INFO additional information (TYPE=Variant_Type;DP=Depth;VD=number_of_Variant;AF=Frequence_of_Variant).

Variant Types:

Type Name Example
SNV Single Nucleotide Variant (=SNP) A => T
MNV Multiple Nuclotide Polymorphism GC => AT
Insertion Insertion of Nucleotide ATT => AGTT
Deletion Deletion of Nucleotide ACGG => ACG
Complex Combination of snp/mnp ATTC => GTTA

Core File

Input File

  • a set of Snippy folders which used the same reference sequence (--genome).

Output Files

Extension Description
.aln A core SNP alignment in the FASTA format
.full.aln A whole genome SNP alignment (includes invariant sites)
.tab Tab-separated columnar list of core Variant sites with alleles and annotations
.nway.tab Tab-separated columnar list of all Variant sites with alleles and annotations
.vcf Multi-sample VCF file with genotype GT tags for all discovered alleles
.txt Tab-separated columnar list of alignment/core-size statistics
_density_filtered_keep.vcf Tab-separated columnar list of core Variant sites with alleles and annotations which are filtered by density
_density_filtered_unkeep.vcf Tab-separated columnar list of core Variant sites with alleles and annotations which are reject after the density filter
_density_filtered_keep_SNP_dist.tsv Distance Matrice of all sample between themselves
SNP_network Phylogeny Network

Quick Start

Download Data Test

if you want to test Pylosnipping with data test you must have SRA toolkit. You can download SRA toolkit with this command.
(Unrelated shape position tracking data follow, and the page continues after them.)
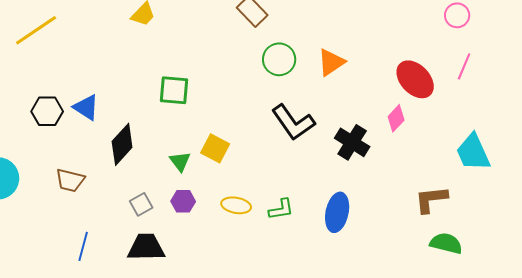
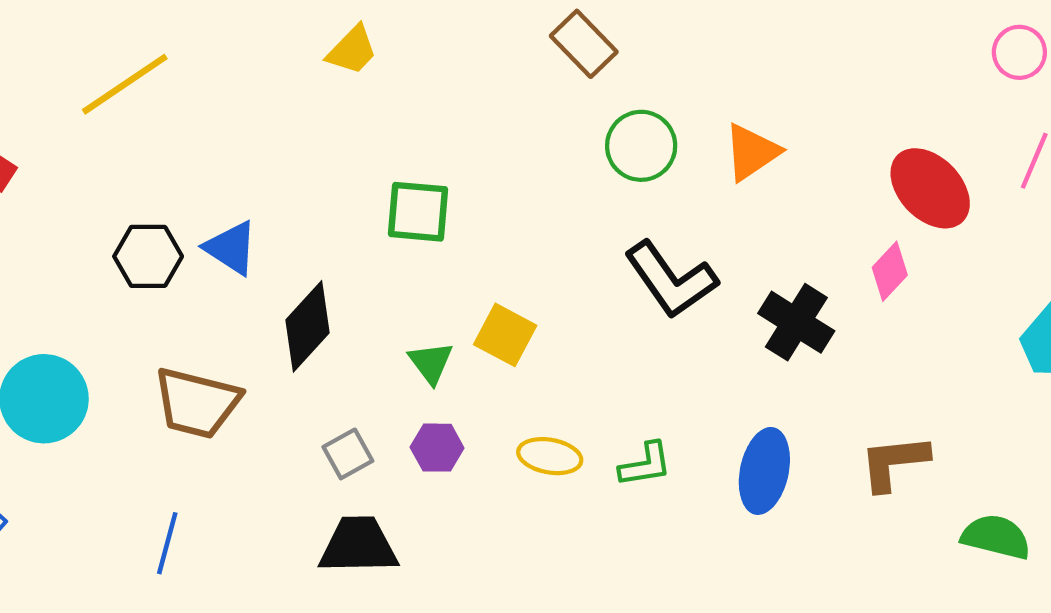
brown trapezoid: (70, 180) -> (197, 403), size x1.4
brown L-shape: (431, 199) -> (894, 462), moved
blue line: (83, 246) -> (167, 543), moved

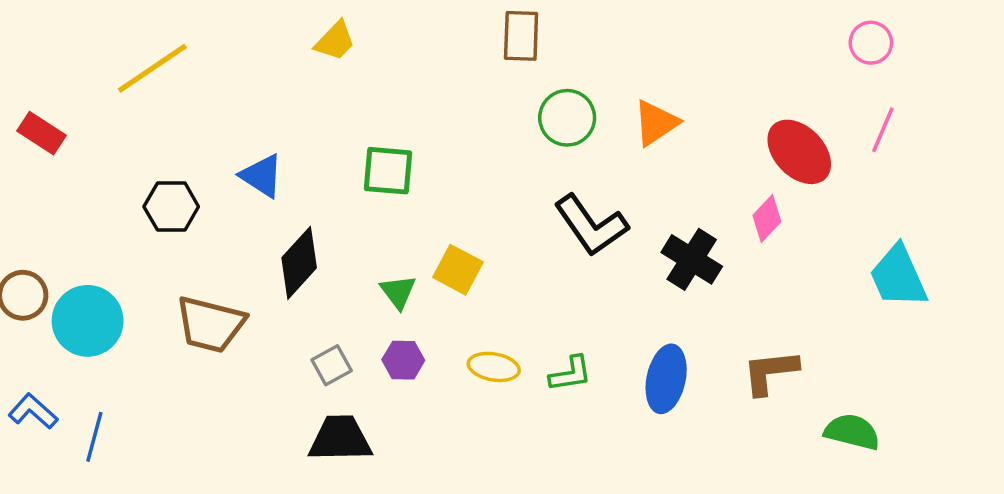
brown rectangle: (584, 44) -> (521, 36), turned 46
blue triangle: (231, 248) -> (262, 176), moved
blue line: (167, 543) -> (94, 437), moved

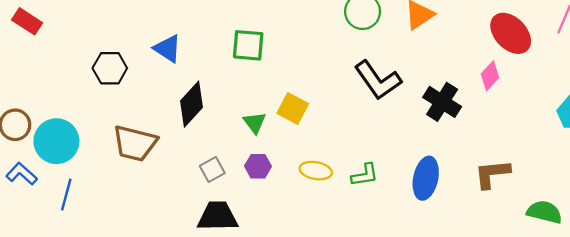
blue L-shape: (33, 411) -> (22, 174), moved
blue line: (94, 437) -> (66, 195), moved

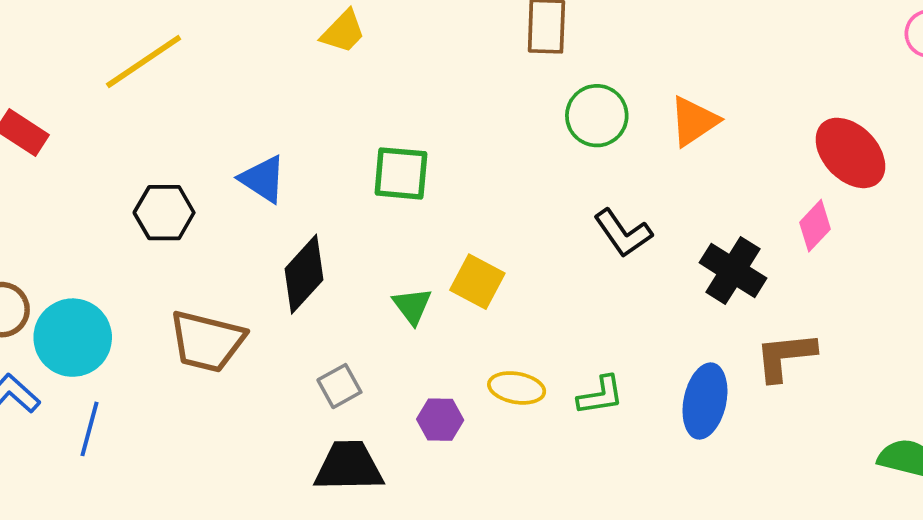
black L-shape: (378, 80) -> (623, 233), size x0.7
purple hexagon: (258, 166) -> (440, 420), moved
brown L-shape: (492, 174) -> (785, 356), moved

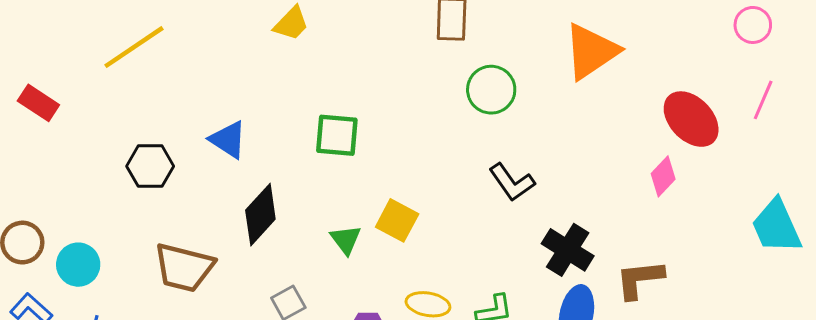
orange triangle: (694, 121) -> (591, 51), moved, size x1.4
black cross: (733, 270) -> (568, 250), moved
cyan circle: (73, 338) -> (78, 265), size x0.7

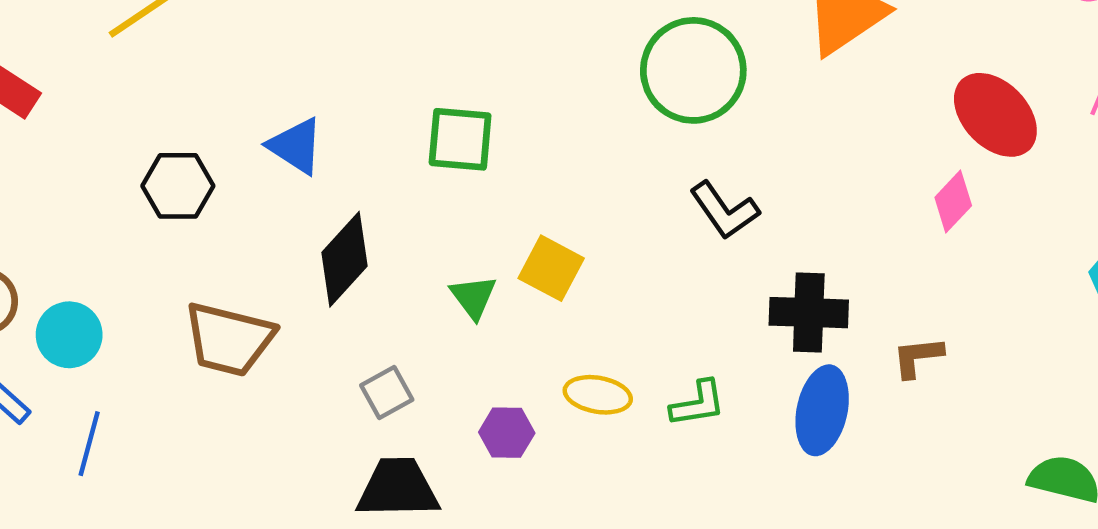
green circle: (491, 90) -> (693, 70), size x1.4
black cross: (568, 250) -> (809, 313), turned -30
brown L-shape: (640, 279) -> (918, 357), size x0.7

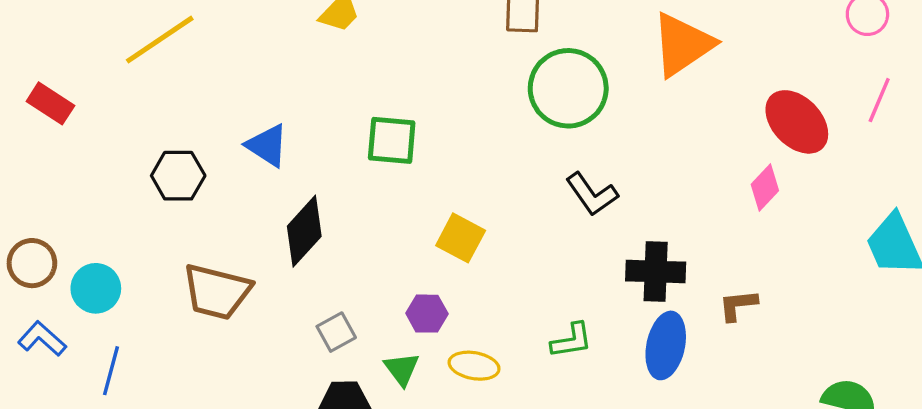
green triangle: (473, 297) -> (402, 369), moved
yellow ellipse: (598, 395) -> (474, 366), moved
purple hexagon: (507, 433) -> (427, 314), moved

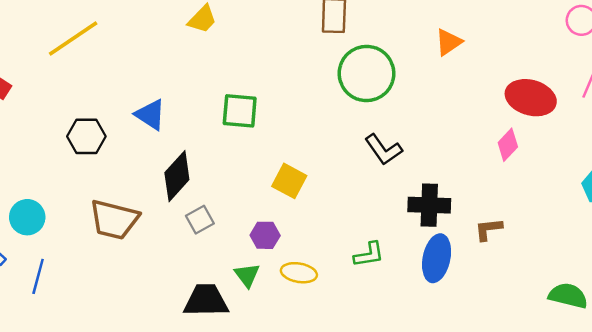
orange triangle: (683, 45) -> (449, 42), size x0.6
red ellipse: (797, 122) -> (531, 98), turned -30
gray square: (336, 332) -> (200, 220), moved

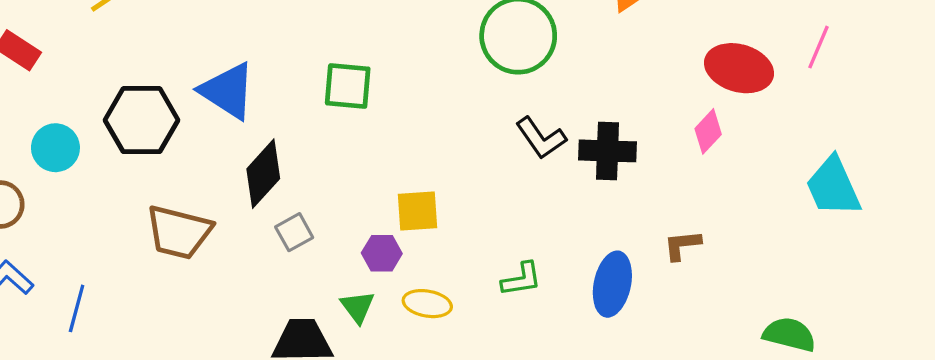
blue triangle: (150, 115) -> (228, 91), size x1.4
black hexagon: (86, 136) -> (142, 120), size x1.4
yellow square: (289, 181) -> (418, 211), moved, turned -32
black cross: (429, 205) -> (607, 151), moved
cyan circle: (27, 217) -> (55, 148), moved

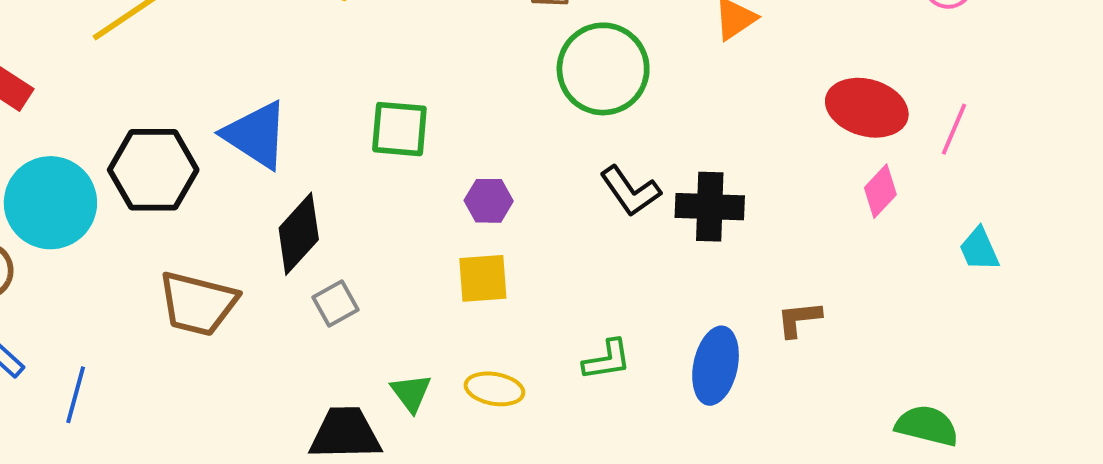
pink line: (819, 47) -> (954, 129), moved
pink diamond: (708, 131) -> (880, 191), moved
cyan circle: (55, 148) -> (50, 203), size x1.6
cyan trapezoid: (833, 187) -> (979, 249), size x0.6
purple hexagon: (382, 253) -> (489, 201), moved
wget http://ftp-trace.ncbi.nlm.nih.gov/sra/sdk/2.4.1/sratoolkit.2.4.1-ubuntu64.tar.gz
tar xzvf sratoolkit.2.4.1-ubuntu64.tar.gz

Data which will be download come from this

cd where/you/want/to/install/Phylosnip/test
for i in `cat SRR_Acc_List.txt`; do ~/where/is/sratoolkit.2.9/bin/fastq-dump --split-files $i; gzip -9 $i*; done
sudo apt install rename
for b in `awk '{print "s/"$11"/"$8"/";}' SraRunTable.txt`;do rename `echo $b` *; done
wget https://www.ncbi.nlm.nih.gov/sviewer/viewer.cgi?tool=portal&save=file&log$=seqview&db=nuccore&report=fasta&id=378697983&

Execute Phylosnipping

cd where/you/want/to/install/Phylosnip/test
/fastq2phylotreeV1.py -input test -g test/sequence.fasta -o where/you/want/your/resut

Requirements

  • Java = 1.8
  • Perl >= 5.12
  • R >= 3.2.5
  • Python 3.6
  • Perl Modules : bioperl >= 1.6
  • snippy >= 4.3.5
  • picard.jar >= 2.18.8
  • GenomeAnalysisTK.jar >= 4.0.11.0
  • samtools >= 1.7
  • bwa mem >= 0.7.12
  • bcftools >= 1.7
  • GNU parallel >= 2013xxxx
  • snpEff >= 4.3
  • bedtools >= 2.0
  • bcftools >= 1.7
  • minimap2 >= 2.0
  • vcflib >= 1.0 (vcfstreamsort, vcfuniq, vcffirstheader)
  • snp-sites >= 2.0
  • seqtk >= 1.2
  • samclip >= 0.2
  • readseq >= 2.0
  • vt >= 0.5
  • vcflib >= 1.0

For Linux (compiled on Ubuntu 16.04 LTS) some of the binaries, JARs and scripts are included. And the binaries can be install with the file setup.sh.